Rachel Hadas.jpg

Poetry from Rachel Hadas

followed by Q&A

The Beauty of Change      

What was it about this particular September’s

change of light, anxious wings?


The unexpected road unwinds itself in passing

back and away from me.


Children look so pretty in the evening sun.

Now there are only games.


I tried, by thinking, to discover what belonged to me.

I will always proclaim you mine.


You’ll be my magnum opus,

written in a language I don’t yet speak.


All the words that I know rest before me, formless,

stories with no time, no distinct  beginning or end.


We gorge ourselves all day on winter light.

No one tells us that we have to watch.


No one tells us what to make of it.

How quickly the memory of wanting recedes.


We were aware of the storm breaking on the horizon:

rain enough to quench a dragon’s thirst.


On most days the garden was an extension of heaven,

two worlds separated by a schism called thought.


The river hasn’t stopped by which you were born,

the river that still reminds us of the beauty of change.


 This poem is a cento, assembled by Rachel Hadas from lines from work by her gifted MFA poetry students at Rutgers Newark, Fall 2009:  Christopher Caruso, Moriah Cohen, Sara Grossman, Nora Luongo, Paula Neves, Susan Riedel, and Rimas Uzgiris.


The Quick and the Dead

Lean back. Breathe. The air goes in and out.

Soft June grasses heal the recent drought

with a green layer. In. Through fragrant air

the quiet dead accompany the rest-

less living as we do each daily task,

feel sun, sweat, sleep, eat, scurry here and there,

endlessly talk. Out. And we never ask

when we will join our filmy dead, or where.

One segment at a time, a winding path

lures us forward over earth’s broad breast.

Joined, the pieces fit into a maze

coterminous, exactly, with our days.



Still Life

The house is closed. The family have left.

Maybe they’ll be back for Labor Day.

There’s hardly any wind,

yet the chimes on the porch discreetly tinkle.


Two flags, nearly translucent

as the light pours through them,

quietly strain on their pole. A tiny plane

connects the rising moon and setting sun.


I sit down on a bench next to the flagpole.

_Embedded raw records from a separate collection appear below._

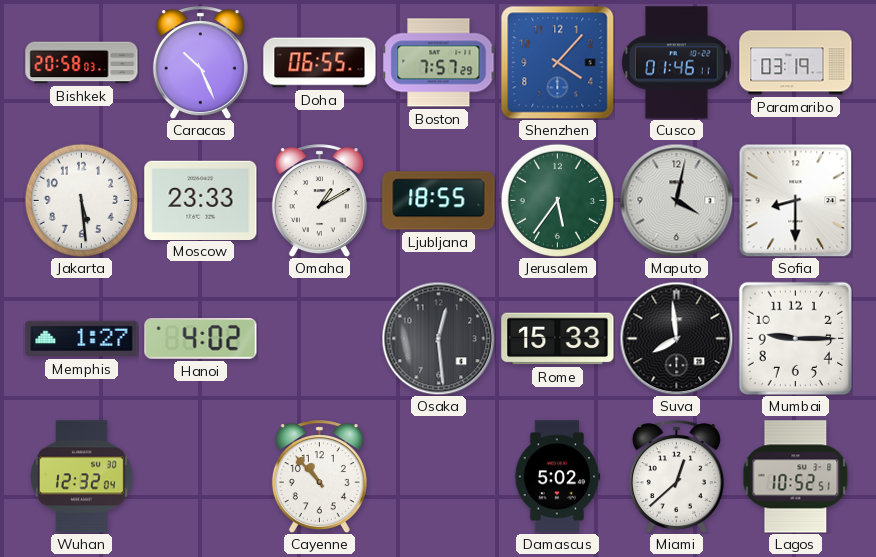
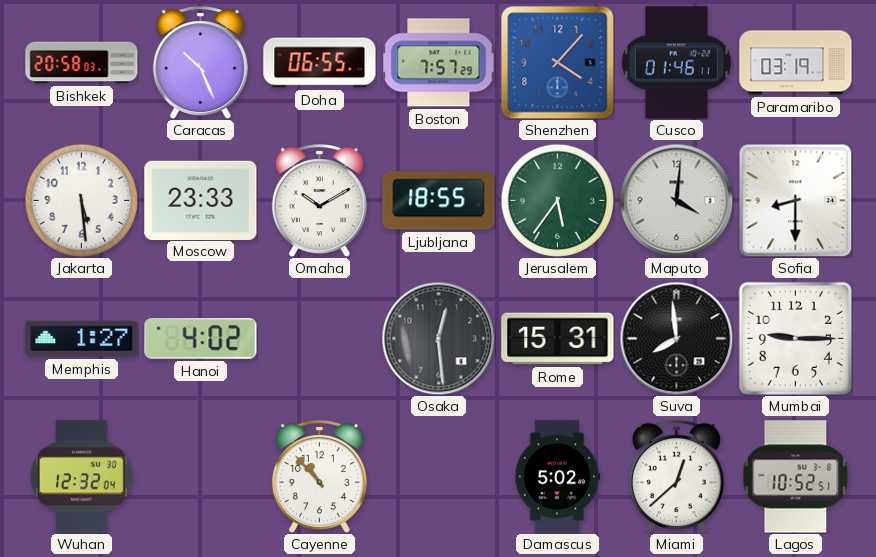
Omaha: 1:10 -> 10:10
Maputo: 4:02 -> 4:01
Rome: 15:33 -> 15:31
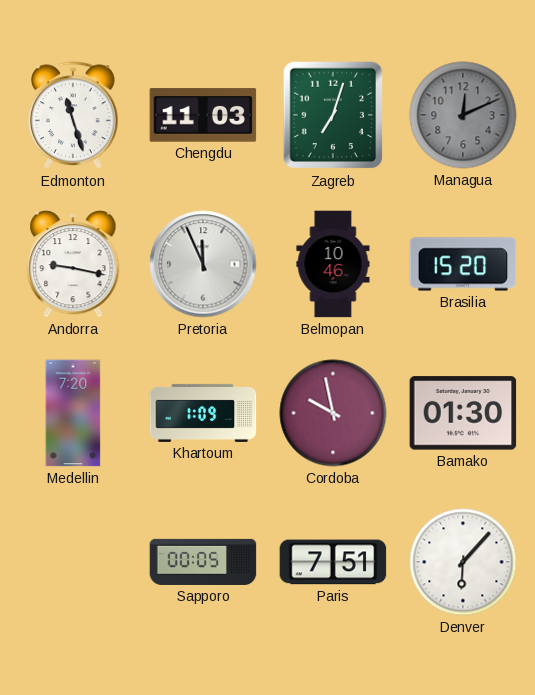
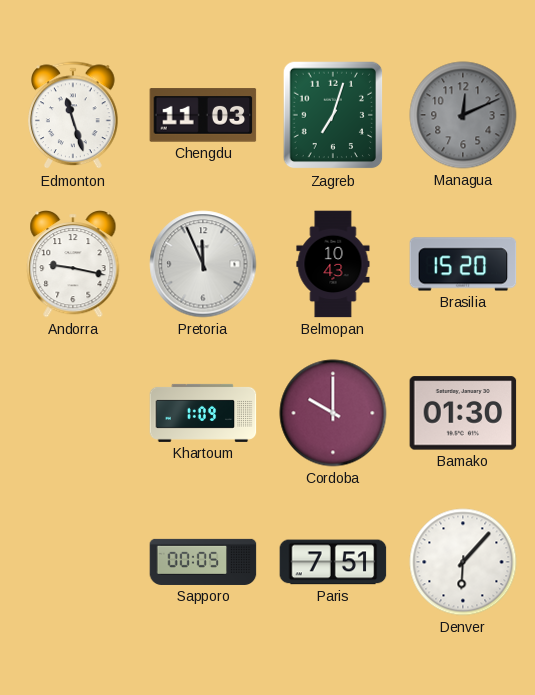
Belmopan: 10:46 -> 10:43
Medellin: 7:20 -> none
Cordoba: 9:58 -> 10:00
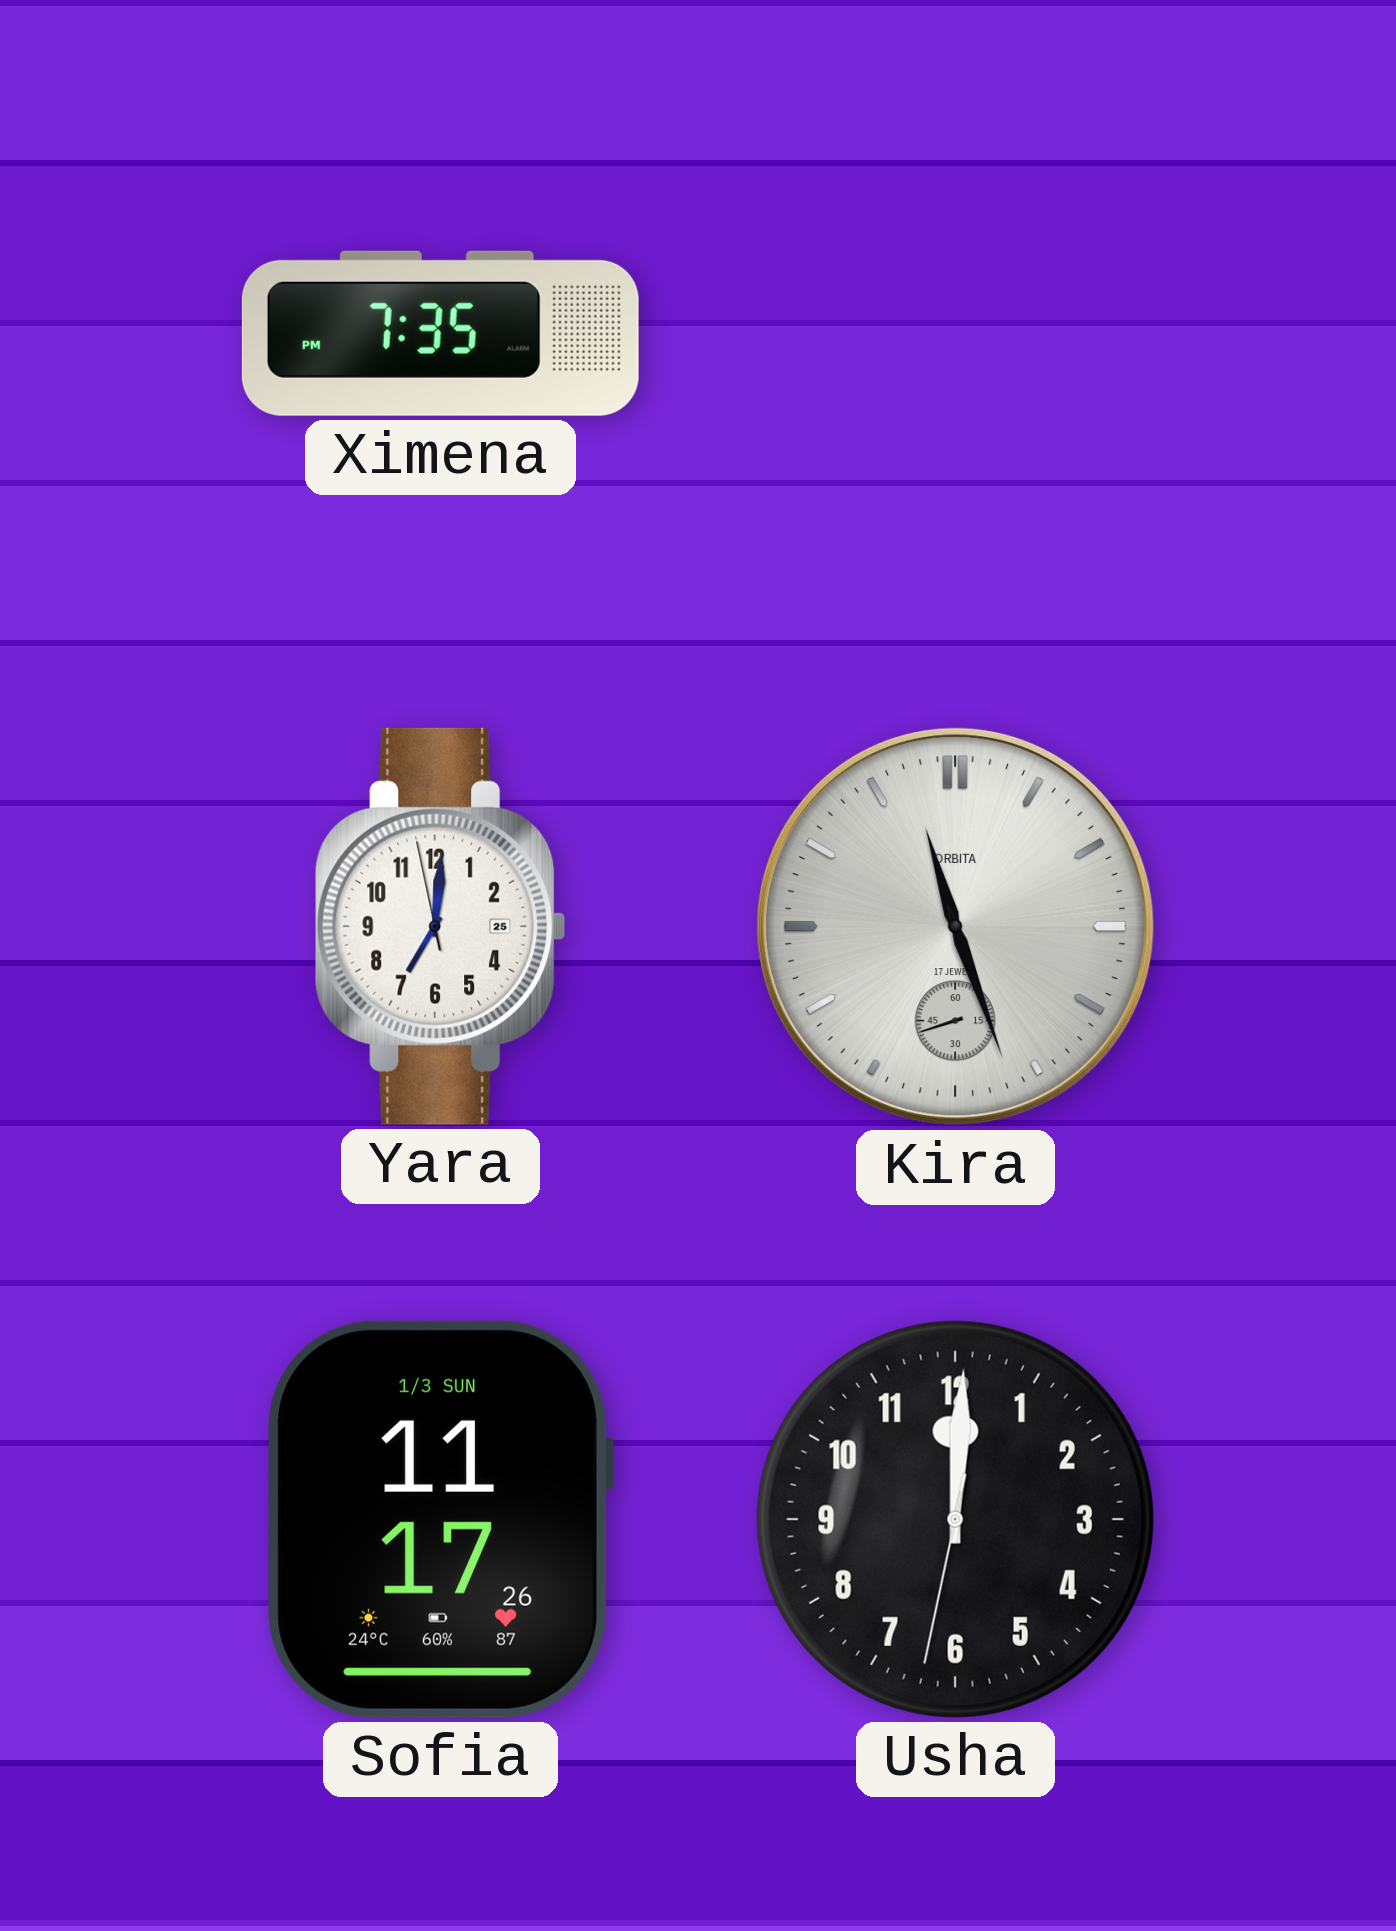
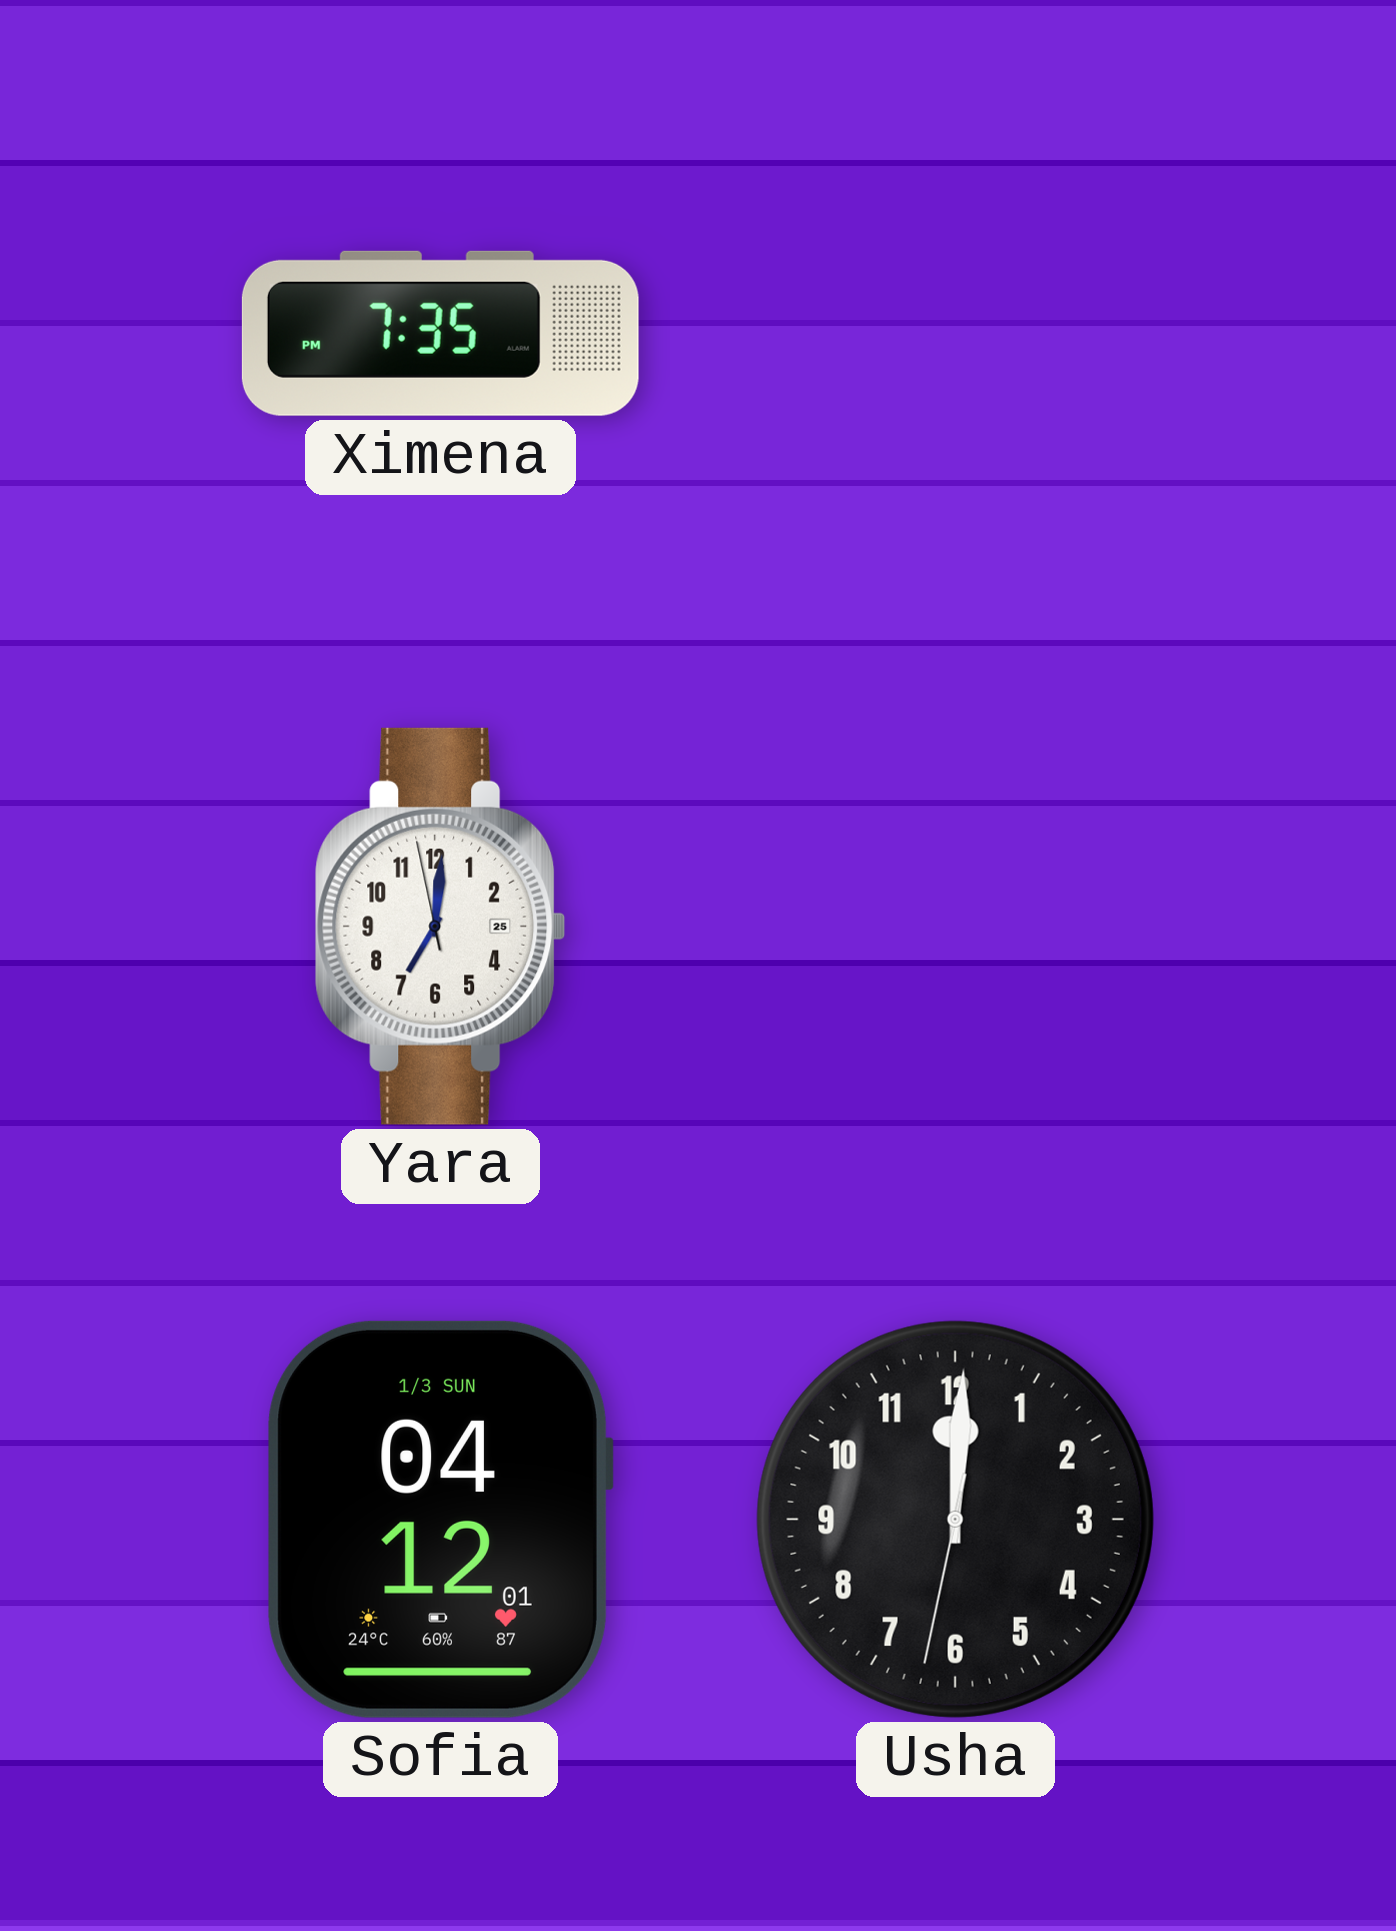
Kira: 11:26 -> none
Sofia: 11:17 -> 04:12
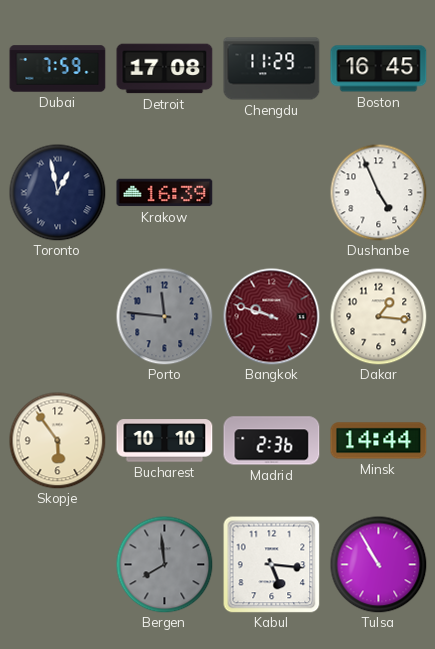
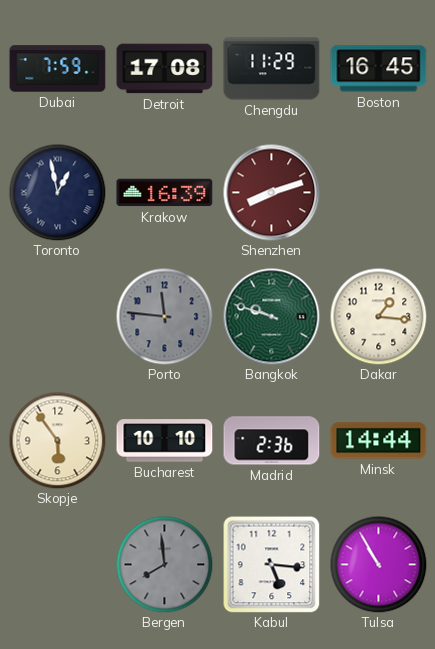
Shenzhen: none -> 8:12
Dushanbe: 4:56 -> none
Bangkok dial: burgundy -> green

As if someone had just now gotten up,

the swing suspended from the one tall pine

on the patch of lawn that slopes down to the brook

ever so slightly sways. There is nobody.

The bench is granite, neither cool nor warm.



Storing the Season

The problem is the prodigality:

blackberries, apples in profusion, each

by its respective nature hard to reach.

Tangle of brambles, berries glossy black:

even to graze them with a fingertip,

you have to stretch.

Then rosy apples clustered on a branch

too high to touch—

the problem is too much.

Go for what you can eat.

Berry a bucketful, cook into jam;

slice apples, boil, and strain into warm sauce.

Inhale the rising steam,

fragrant distillation of this late


summer, which offers other treasures too,

but less digestible. For what to do

with misty mornings burning off to blue?

With spangled webs that delicately lace

two blades of grass? You can’t consume a place.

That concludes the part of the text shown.